According to BlackRock chief investment strategist Jeffrey Rosenberg, “when they take actions to stabilize the euro zone (do whatever it takes), and that entails zero interest rates and flooding markets with liquidity and narrowing the peripheral to core country interest rate differentials…that might suggest a lower value of the euro.” However, Rosenberg continues “that brings more demand for euro-denominated assets and hence more demand for the euro.”
That idea turns the traditional thinking of what drives currencies on its head.
“The net impact of the ECB’s actions are ambiguous on the value of the euro,” said Rosenberg.
In other words, interest rate differentials typically serve as a primary driver of currency values. That explains why the consensus view going into 2014 was for the euro to weaken against the dollar because the Fed is in tightening mode while the ECB is firmly in easing mode.
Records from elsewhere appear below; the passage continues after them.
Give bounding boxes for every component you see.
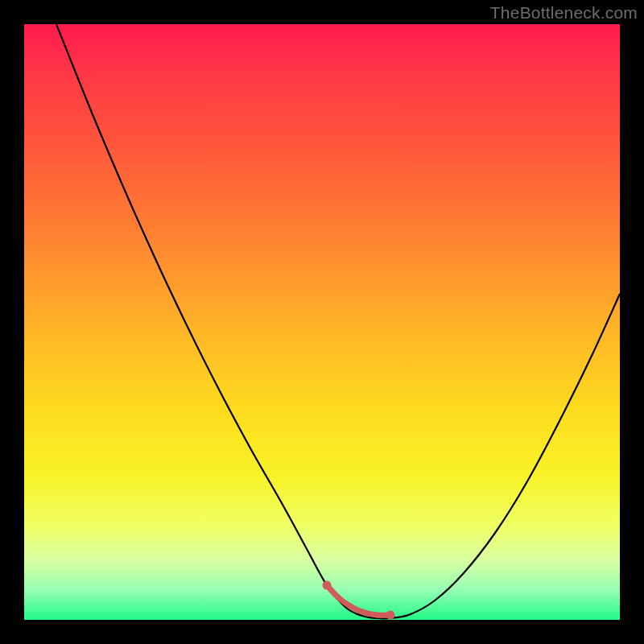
highlight-dot [336,595,341,601]
highlight-dot [360,609,365,615]
highlight-end-dot [386,611,395,620]
highlight-dot [348,604,353,609]
watermark-text: TheBottleneck.com [490,3,638,23]
bottleneck-curve [56,24,620,618]
highlight-dot [374,613,380,618]
chart-svg [24,24,620,620]
highlight-bowl [327,585,390,615]
chart-container [24,24,620,620]
highlight-end-dot [323,581,332,590]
And historically, currencies do tend to follow relative paths of interest rates.
So how do you explain the stronger euro versus dollar earlier in the year (from 1.35 to 1.39) when the ECB was raising hopes of easy policy to fight inflation and boost growth?
Strategists say you can partly point to those rising European stocks and bonds, driven by easy policies of the ECB. But there was an added factor behind the currency’s move: U.S. Treasury yields were falling as frigid winter weather took a bite out of U.S. economic growth and pushed back expectations of Fed tightening, boosting the dollar and further weakening the euro.
So while yields in the U.S. slumped to multimonth lows and pulled down the dollar, dovish easy ECB policy at the same time was boosting European assets and therefore the euro.
According to David Woo, head of global rates and currencies strategy at Bank of America Merrill Lynch, “with the euro area running a current account surplus, a precondition for a lower euro is increased purchases of foreign securities by European investors. So far this year, European investors have been happy to stay close to home—European fixed income assets have done very well this year, especially on a volatility-adjusted basis.”
At the same time, “the consensus remains that a significant selloff in U.S. Treasurys has yet to come.”
“By doing whatever it takes to support the euro zone, the ECB takes the tail risk out of the equation,” said Rosenberg, referring to a potential euro zone collapse and breakup.
“That strengthens the euro. And that impact offsets the interest rate policies that may lead to a weaker euro. … In this line of thinking, currencies are not an asset class by themselves. Rather they are a means to owning an asset class, whether it be stocks, bonds, real assets, etc.”
The next path for the euro could be determined by whether the voracious demand holds up for European stocks and bonds.
And watch whether U.S. Treasury yields stay historically low or start to creep higher on rising inflation expectations, higher interest rates or a better economy.
There’s also the third factor to keep in mind—big money loves the euro.
“Reserve diversification into euros is strong. For each U.S. dollar of diversification our analysis of 87 reserve managers shows 67 percent bought euros versus the dollar,” said Sebastien Galy, senior currency strategist at Societe Generale.
In Societe Generale’s survey published this month, 11 percent of those dollars went to buying yen, 5.4 percent Australia’s dollar and smaller amounts of British pounds and Chinese yuan.
Beyond the daily swings in European stocks and bonds, and shifting expectations for interest rates, inflation and economic growth, there is a fundamental bid and growing trust in the euro.